The initial impetus behind the structure was President Sukarno, who envisaged creating a national icon comparable in status to Paris’ Eiffel Tower. Construction commenced in 1961 under the guidance of President Sukarno and the completed site was opened to members of the public in the year 1975.
The magnificent monument features a square 45 metre platform on which is positioned a gleaming obelisk. The unmistakable obelisk is covered in Italian marble giving it an undeniable aura of grandeur. The structure is topped by a symbolic feature which is known as the Flame of Independence, a bronze creation covered in no less than 35 kg of precious gold foil.

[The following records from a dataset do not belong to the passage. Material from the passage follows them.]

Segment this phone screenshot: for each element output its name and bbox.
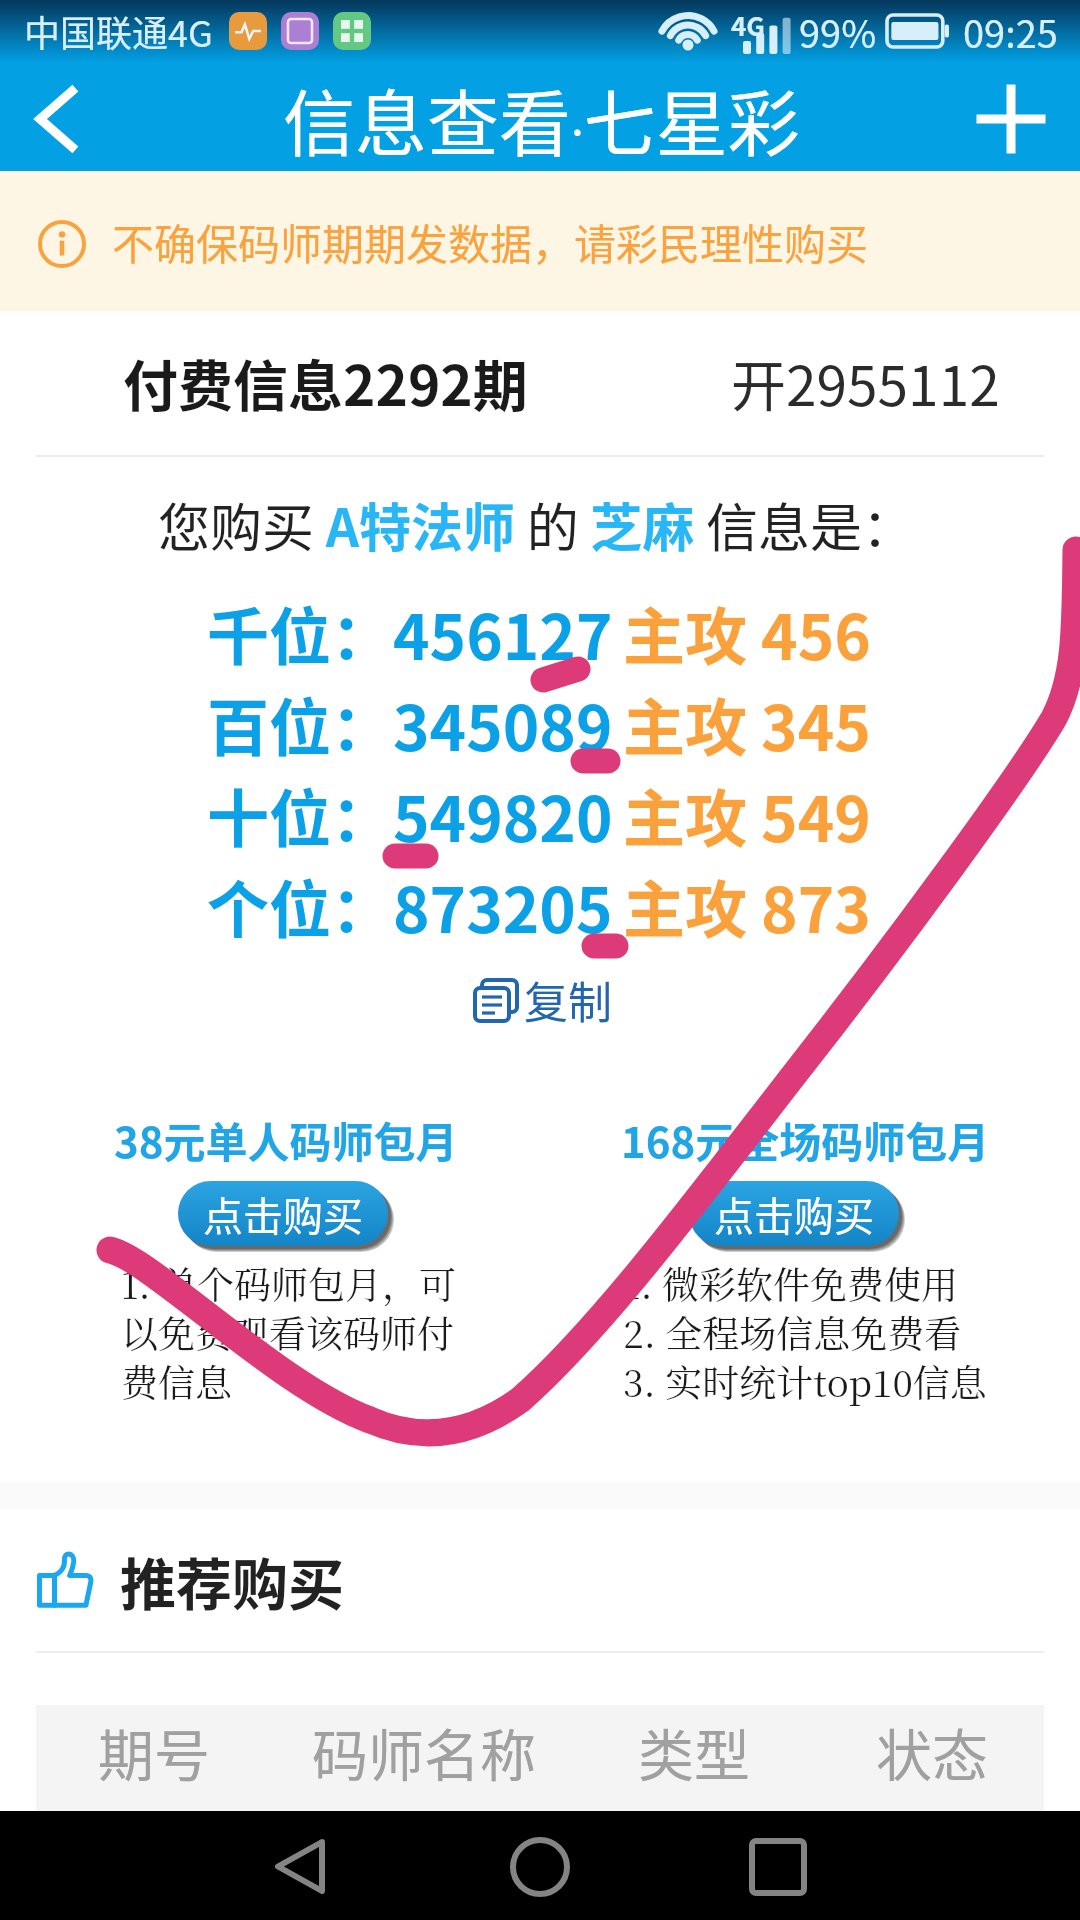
staticText: 中国联通4G — [24, 5, 213, 57]
staticText: 复制 — [524, 968, 612, 1032]
staticText: 3. 实时统计top10信息 — [623, 1354, 987, 1407]
staticText: 168元全场码师包月 — [621, 1109, 990, 1170]
staticText: 码师名称 — [312, 1711, 536, 1792]
staticText: 99% — [799, 4, 877, 59]
staticText: 38元单人码师包月 — [114, 1109, 458, 1170]
button[interactable]: Back — [0, 62, 113, 175]
staticText: 1. 单个码师包月，可 — [121, 1256, 456, 1309]
button[interactable]: 点击购买 — [178, 1181, 388, 1246]
staticText: 开2955112 — [731, 342, 1000, 422]
staticText: 不确保码师期期发数据，请彩民理性购买 — [112, 211, 869, 272]
staticText: 费信息 — [121, 1354, 232, 1407]
staticText: 十位：549820 — [207, 770, 613, 860]
staticText: 主攻 345 — [623, 679, 871, 769]
button[interactable]: 点击购买 — [689, 1181, 899, 1246]
staticText: 期号 — [98, 1711, 210, 1792]
staticText: 状态 — [876, 1711, 988, 1792]
staticText: 您购买 A特法师 的 芝麻 信息是： — [158, 487, 914, 562]
staticText: 千位：456127 — [207, 588, 613, 678]
staticText: 主攻 549 — [623, 770, 871, 860]
button[interactable]: Recents — [718, 1811, 838, 1920]
staticText: 个位：873205 — [207, 861, 613, 951]
button[interactable]: 复制 — [467, 964, 620, 1036]
staticText: 付费信息2292期 — [123, 342, 528, 422]
button[interactable]: Back — [240, 1811, 360, 1920]
staticText: 2. 全程场信息免费看 — [623, 1305, 962, 1358]
staticText: 4G — [731, 6, 765, 44]
staticText: 点击购买 — [203, 1185, 363, 1243]
staticText: 主攻 456 — [623, 588, 871, 678]
staticText: 类型 — [638, 1711, 750, 1792]
staticText: 信息查看·七星彩 — [283, 66, 800, 170]
button[interactable]: Add — [954, 62, 1067, 175]
staticText: 1. 微彩软件免费使用 — [623, 1256, 958, 1309]
staticText: 推荐购买 — [120, 1540, 344, 1621]
staticText: 点击购买 — [714, 1185, 874, 1243]
staticText: 以免费观看该码师付 — [121, 1305, 454, 1358]
staticText: 百位：345089 — [207, 679, 613, 769]
button[interactable]: Home — [480, 1811, 600, 1920]
staticText: 09:25 — [963, 4, 1058, 59]
staticText: 主攻 873 — [623, 861, 871, 951]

In the monument’s basement may be found the National History Museum which contains 48 dioramas portraying images from the history of Indonesia, stretching from prehistoric times to the modern era. The Independence Room features iconic objects relating to Indonesia’s independence including highlights like the Indonesian coat of arms and the original document of the Proclamation of Independence which is stored within a glass case. Visitors may also take the opportunity to obtain a bird’s eye view over the city from an observation deck located high up on the monument.
Nearby visitors will see a large picturesque pond which contributes to the beauty of the site and also functions as a means of cooling water for the air conditioning system. A striking statue of Prince Diponegoro, a national hero of Indonesia crafted by Cobertaldo, a well-known Italian sculptor may also be seen near the monument.
Many other historical and cultural attractions may also be seen in Jakarta, a cosmopolitan and captivating city, including sites relating to Indonesian history such as the Presidential Palace, the Proclamation Building and a host of fascinating museums. Jakarta is always an engrossing city to explore, offering many sites and areas of interest.